- Territorial extent: Ba'athist Syria
- Effective: May 16, 1966
- Repealed: March 17, 2013
- Introduced by: Salah Jadid

= Economic Sanctions Law =

1966 to 2013 law in Ba'athist Syria

The Economic Sanctions Law (also known as the Economic Penal Code or just Decree No. 37), was a political law, issued in Ba'athist Syria in 1966 by the Salah Jadid's regime. The economic sanctions law prohibited the removal of foreign currency or other monetary assets from Syria in any significant quantities, as well as leaving the country without special permission, negligence at work or damage to factory equipment, under penalty of imprisonment.

== Background ==
Since 1963, the socialist Ba'ath Party had ruled Syria, implementing a Soviet-inspired five-year plan system in the economic sphere. In February 1966, another military coup took place, bringing to power a radical branch of the party known as neo-Ba'athists. General Salah Jadid, who had strong communist and Marxist leanings, became the leader of Syria. The coup interrupted the Second Five-Year Plan, begun in 1965, and marked a radical change in its nature: due to such a sharp change in policy towards a more radical direction, some documents indicate 1966 as the beginning of the Second Five-Year Plan.

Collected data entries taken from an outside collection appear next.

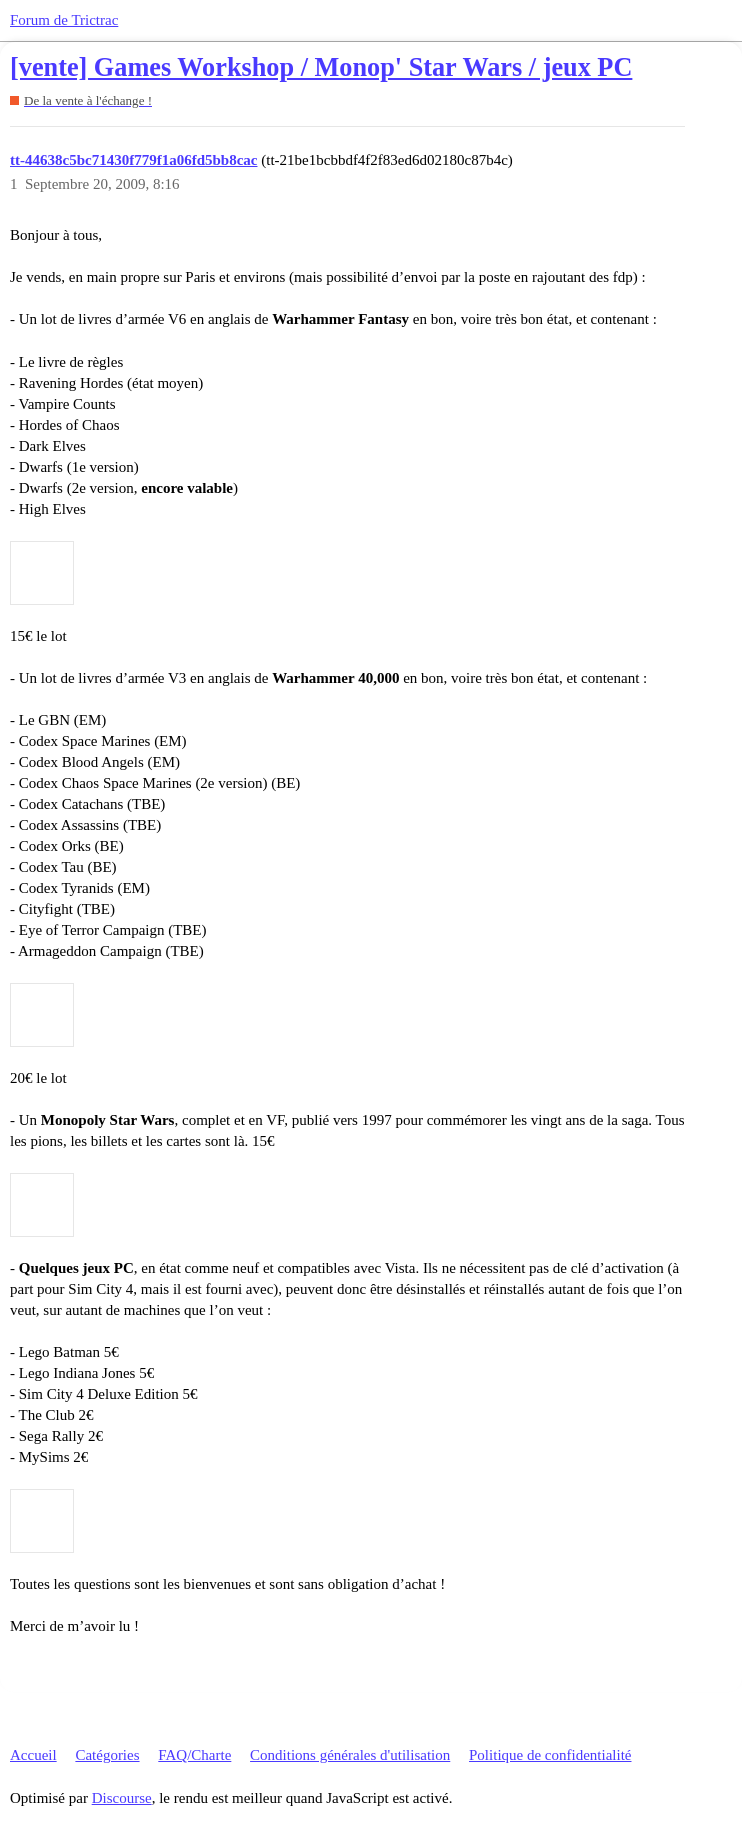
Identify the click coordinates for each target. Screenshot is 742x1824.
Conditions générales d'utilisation (350, 1755)
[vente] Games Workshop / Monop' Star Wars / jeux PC (321, 67)
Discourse (122, 1798)
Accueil (33, 1755)
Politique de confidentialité (550, 1755)
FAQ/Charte (194, 1755)
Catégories (107, 1755)
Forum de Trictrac (64, 20)
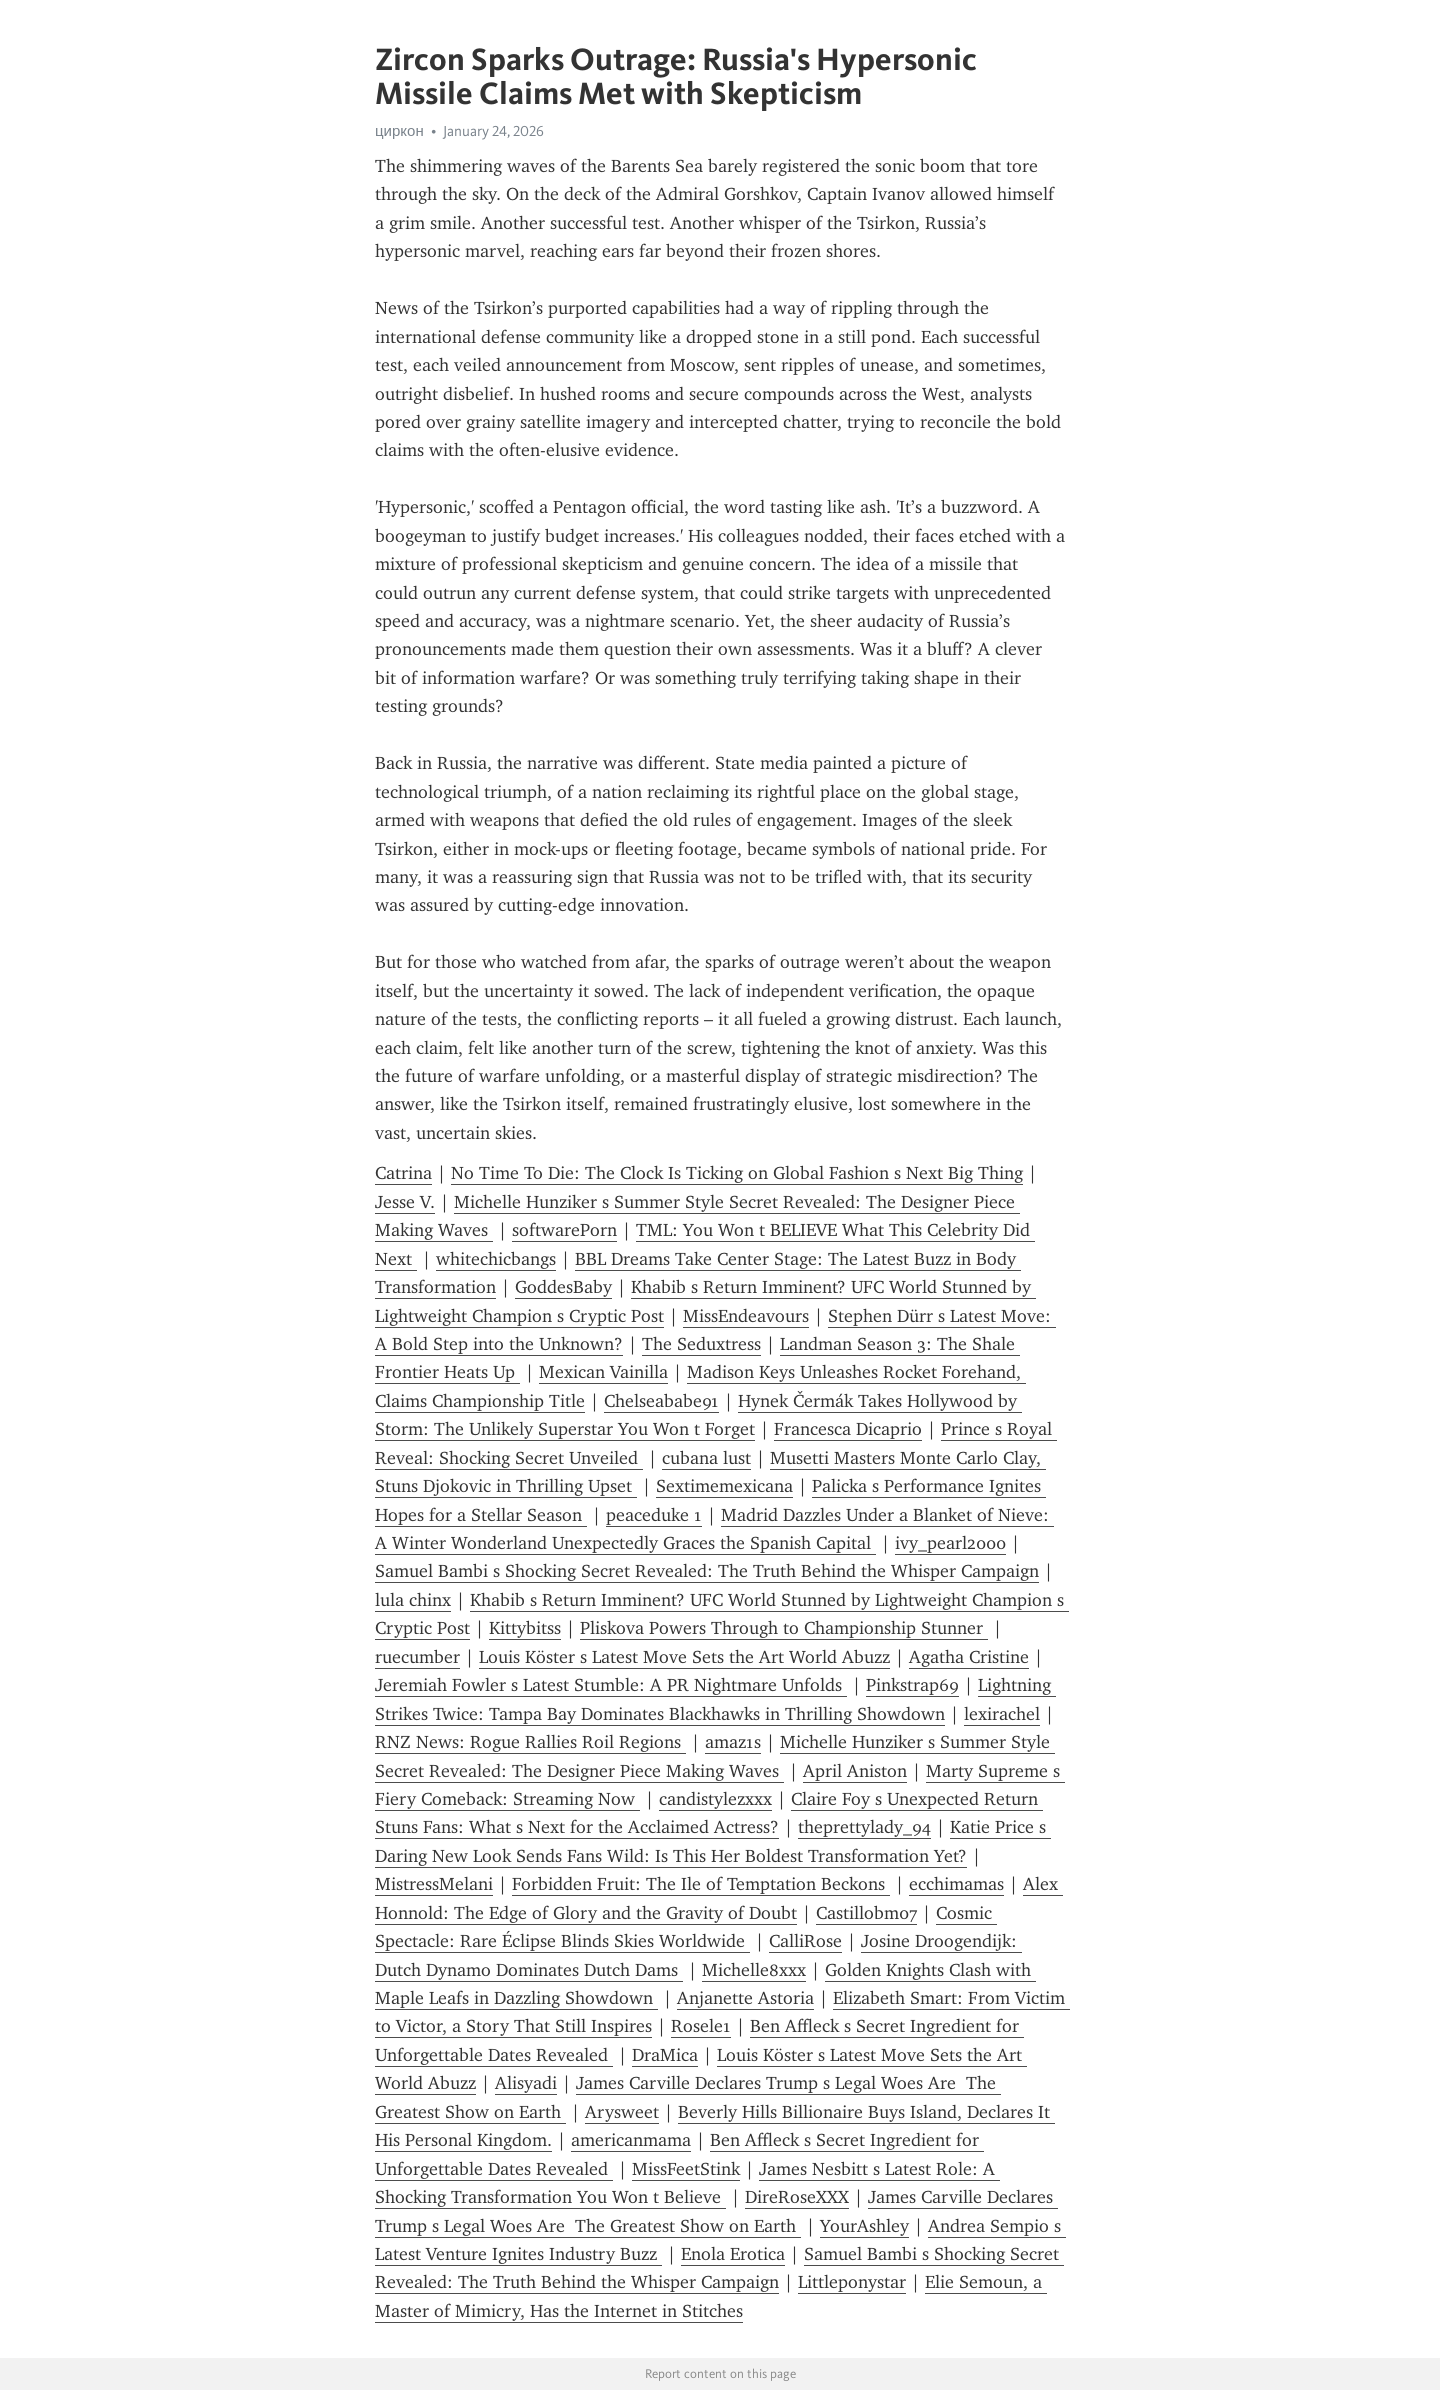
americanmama (631, 2140)
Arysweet (622, 2112)
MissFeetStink (686, 2169)
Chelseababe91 (661, 1401)
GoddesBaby (563, 1287)
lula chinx (413, 1600)
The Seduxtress (701, 1344)
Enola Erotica (733, 2254)
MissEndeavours (746, 1316)
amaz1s (733, 1742)
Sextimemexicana (724, 1486)
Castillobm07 (866, 1913)
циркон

The Jadid's regime officially "continued" to implement the plan, albeit more radically. To protect underdeveloped state-owned enterprises, officials during the Second Five-Year Plan period introduced strict restrictions and increased duties on imported goods; for example, in January 1967, a ban was imposed on the import of almost all foreign luxury goods into Syria. At that time, permitted imports had to be channeled exclusively through state-owned enterprises. However, by early 1967, this policy of developing state-owned enterprises had already encountered serious difficulties, primarily related to a severe capital shortage. In an attempt to solve these problems, the government only expanded state control over industry and trade. The Council of Ministers issued a wide range of decrees that transferred all wholesale trade under state control: private wholesalers were arrested. The government-controlled "Supply Board" was responsible for distributing basic consumer goods such as vegetable oil to the domestic market - already in early May 1966, security forces arrested 45 of Damascus's largest merchants, and the party newspaper al-Ba'ath dubbed them "Syria's Biggest Capitalists" and accusing them of undermining economic well-being of Syria. Around the same time, the government confiscated all real estate and froze the assets of other members of the trading elite. Basic consumer goods were rationed by the government in accordance with decrees signed at the end of May 1967. Sometimes this reached the point of absurdity: for example, it was forbidden to transport flour from one governorate of the country to another without obtaining a special permit.

== Implementation ==
At May 16, 1966, the government introduced the Decree No. 37. The law consisted of 39 articles that defined punishment for so-called "economic sabotage" - this concept included the transfer of large amounts of money and assets outside Syria, favoritism of government officials, negligence in work, and sabotage of equipment and machines in factories and plants. The scope of the law was very broad - it affected most workers or officials.

Punishments for negligence ranged from 6 months to 2 years in prison. The punishment for intentionally damaging manufactured goods or factory equipment, evading or refusing to implement state projects and infrastructure, disclosing secret data regarding production and five-year plans, or poor economic planning is generally 15 years in prison or hard labor. However, the law also allows a person who damaged the factory equipment/manufactured goods to pay a fine (double its price) instead of 2 years in prison. For transferring currency or assets outside of Syria, the person also faced a 15-year prison sentence. As stated in the law, "an attempt to commit such crimes draws the same punishment as commission of the crime". Also, in accordance with this law, the departure of government officials from Syria without special permission or the failure to return Syrian students receiving government-funded training/internships abroad is also a crime. The law also punishes people who violate the production plan established by the state with forced labor.

This was the first economic crime law in the Arab world. The government passed the law to, as it put it, for protect the "progress on the road to socialism."

== Abolition ==
The law was repealed on 17 March 2013, as it was replaced by Law No. 3 of 2013 (that also called the Economic Criminal Code), which was passed on the same day.